A la période de l’enquête, 85,4% des répondants dialysés et 87,8% des greffés avaient reçu au moins une dose de vaccin[1]. Ce taux n’était que de 68% pour les répondants en insuffisance rénale chronique sévère, pourtant eux aussi considérés comme « ultra-vulnérables » face au Covid et prioritaires pour la vaccination depuis janvier 2021.

➡️ La très faible opposition vaccinale « stricte » suggère que leur couverture pourrait encore progresser, notamment via des opérations « d’aller-vers » ciblées, impliquant les structures de soins de ces patients, dont la participation à la vaccination a été hétérogène : parmi les vaccinés, seuls 3 dialysés sur 5 l’ont été dans leur centre de dialyse[2], tandis que près de 7 greffés sur 10 l’ont été en centre de vaccination.

« Le fait d’être non vacciné n’est peut-être pas un choix mais une difficulté d’accès. Que faire dans ce cas ? »

« Du fait de ma peur d’être vaccinée, j’ai comme été écartée du monde des vivants. »

« L’équipe de greffe a sélectionné certains patients pour les vacciner et tester dans le cadre d’un protocole.

Mais je n’en ai pas fait partie et je ne suis donc à ce jour pas vaccinée. »

« Pour le 1er vaccin j’ai eu du mal à avoir l’ordonnance. Pour le troisième j’ai appelé plusieurs fois la secrétaire du professeur mais je n’ai pas eu de réponse. »

« En dialyse, certains infirmiers ont un discours antivax très déstabilisant. »

« Dans mon centre de dialyse, très peu d’informations ont circulé entre les soignants et les patients.

Je me suis intéressé très tôt à la vaccination et devant l’inertie ambiante, j’ai décidé de me faire vacciner dès que je l’ai pu en centre de vaccination. »

Malheureusement, pour les patients sévèrement immunodéprimés, le vaccin n’a pas tenu toutes ses promesses.
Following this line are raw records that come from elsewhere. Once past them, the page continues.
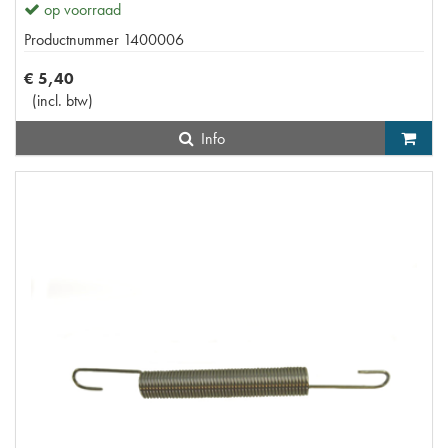
op voorraad
Productnummer
1400006
€
5
,
40
(
incl. btw
)
Info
Le schéma à deux doses s’est avéré fréquemment insuffisant, justifiant dès avril 2021 le recours à une 3e dose, puis pour certains à une 4e, lesquelles n’ont pas empêché une partie d’entre eux de rester non ou mal protégée.

Ce défaut d’efficacité permet à la pandémie de continuer d’exercer un impact majeur sur leurs vies.

[1] Ces taux, mesurés par l’assurance maladie, étaient respectivement de 90,2% et 89,4% au 26/09/2021.

[2] On aurait pu attendre qu’ils le soient tous, puisqu’ils y passent un temps considérable trois fois par semaine.

Au total, 17% des répondants indiquent avoir « repris une vie normale », mais 77% « continuent à prendre les mêmes précautions que depuis le début de la crise », période lors de laquelle un auto-confinement strict leur était recommandé.

Un répondant greffé sur 5 déclare se sentir « abandonné sans protection suffisante » ou « privé de liberté en raison des consignes qui persistent ».

« On m’a volé quasiment deux ans de ma vie. »

« Mon mari et moi-même avons mis notre vie entre parenthèses depuis le début de l’épidémie. Plus de relations humaines, tout est fait “de loin” car on doit me protéger. Cela met également une pression considérable sur nos enfants. Notre vie n’est plus la même et pour moi c’est une double peine… »

Si 55% des greffés vaccinés indiquent – à juste titre[1]« être inquiets de ne pas être protégés », plus de 30% d’entre eux affirment cependant se sentir « rassurés d’être protégés par le vaccin ». Parmi eux, près d’un sur deux n’a pas bénéficié d’une sérologie pour évaluer cette protection.

C’est aussi le cas pour plus de la moitié des 61% de dialysés qui considèrent être protégés par le vaccin.

« J’ai eu deux fois le néphrologue pour avoir son avis sur la vaccination, j’ai eu le vaccin Astrazeneca en février. Maintenant je suis rassurée et je sais que je ne ferai pas de forme grave de la covid 19 »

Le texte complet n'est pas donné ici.